The 2022-23 NHL season is a little over a week old, and the early excitement has been palpable league-wide. From games in Prague, explosive young talent making their mark, and the Toronto Maple Leafs inability to beat, of all teams, the Arizona Coyotes at Scotiabank Arena, storylines abound and social media fun is warming up right off the bat. It feels good to be back.
For the 3-0-0 Carolina Hurricanes, it’s easy to be impressed with their start to the season, as has become the norm under head coach Rod Brind’Amour. It’s hard to know if it’s a coincidence, or if it’s simply proof of just how good the team is when guys aren’t banged up or worn down during the long NHL season. Regardless, it seems every season they come out and immediately put together a nice win streak, much like last season when the team started 14-2-0, which included a perfect 9-0-0 month of October.
Of course, while it’s far too early to be making any striking statements about what the team is at this point, that doesn’t mean there haven’t been some fascinating storylines worth discussing. The Hurricanes have seen a handful of individuals getting off to particularly strong starts that have the fanbase abuzz, and a couple areas that projected to be improved have been all that was hoped and more to begin the season. So, with that, let’s take a look at three of those early-season storylines that will be worth tracking as the 2022-23 season rolls along.
Necas & Svechnikov Becoming an Absolute Force of a Duo
It seems like only yesterday that I was heading to PNC Arena for one of my first assignments as an aspiring hockey writer, sent to watch the Hurricanes hold prospects camp. It came in July of 2018, when a recently selected second-overall pick was headed to his first rookie camp alongside the prior summer’s first-rounder. The Hurricanes made a point to put the two players together, and, unsurprisingly in that environment and the ensuing prospects tournament, the duo was dominant (as a treat, if you want a nice chuckle, here is the post I wrote). It took a little bit longer than expected when sitting in the stands at PNC Arena on those hot summer days, but the vision the team had all along just might finally be starting to come to fruition.

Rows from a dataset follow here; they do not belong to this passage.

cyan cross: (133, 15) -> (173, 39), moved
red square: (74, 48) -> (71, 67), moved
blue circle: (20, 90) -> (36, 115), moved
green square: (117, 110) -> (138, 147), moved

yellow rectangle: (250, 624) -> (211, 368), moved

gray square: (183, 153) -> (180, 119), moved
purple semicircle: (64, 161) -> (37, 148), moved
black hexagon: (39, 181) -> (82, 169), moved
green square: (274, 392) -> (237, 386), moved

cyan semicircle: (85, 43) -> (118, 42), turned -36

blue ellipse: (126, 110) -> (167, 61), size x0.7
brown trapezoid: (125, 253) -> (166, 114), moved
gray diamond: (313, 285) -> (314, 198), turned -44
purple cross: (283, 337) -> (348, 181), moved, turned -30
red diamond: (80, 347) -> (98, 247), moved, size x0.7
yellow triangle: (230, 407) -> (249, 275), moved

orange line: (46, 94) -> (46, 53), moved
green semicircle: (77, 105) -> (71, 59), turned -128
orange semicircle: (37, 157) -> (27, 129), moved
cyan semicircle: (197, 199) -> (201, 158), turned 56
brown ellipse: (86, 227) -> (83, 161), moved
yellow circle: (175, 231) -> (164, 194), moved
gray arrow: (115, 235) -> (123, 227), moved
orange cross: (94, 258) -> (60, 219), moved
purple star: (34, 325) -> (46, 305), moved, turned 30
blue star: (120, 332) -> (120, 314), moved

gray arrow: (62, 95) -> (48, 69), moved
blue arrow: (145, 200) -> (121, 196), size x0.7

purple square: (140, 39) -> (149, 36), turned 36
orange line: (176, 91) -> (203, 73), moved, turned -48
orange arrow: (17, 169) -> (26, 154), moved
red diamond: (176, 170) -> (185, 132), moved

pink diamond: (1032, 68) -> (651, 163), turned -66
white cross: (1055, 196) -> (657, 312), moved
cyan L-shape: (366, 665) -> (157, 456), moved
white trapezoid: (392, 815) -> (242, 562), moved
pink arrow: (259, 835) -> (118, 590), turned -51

And, boy, is it exciting to watch.
After the most disappointing year of his NHL career so far and abounding questions about what his future hel, Martin Necas has arguably been the Hurricanes’ best player through three games (from ‘Necas hits reset, looks to be Hurricanes’ X-factor,’ The North State Journal, Oct. 4, 2022). The dynamic element he’s always flashed is showing up on a consistent basis, and it’s blatantly obvious the confidence the 23-year-old is playing with. His speed is a massive problem for defenses, he’s using his lightning-quick (and highly underrated) release liberally. He is tied for the team lead in points through three games with five.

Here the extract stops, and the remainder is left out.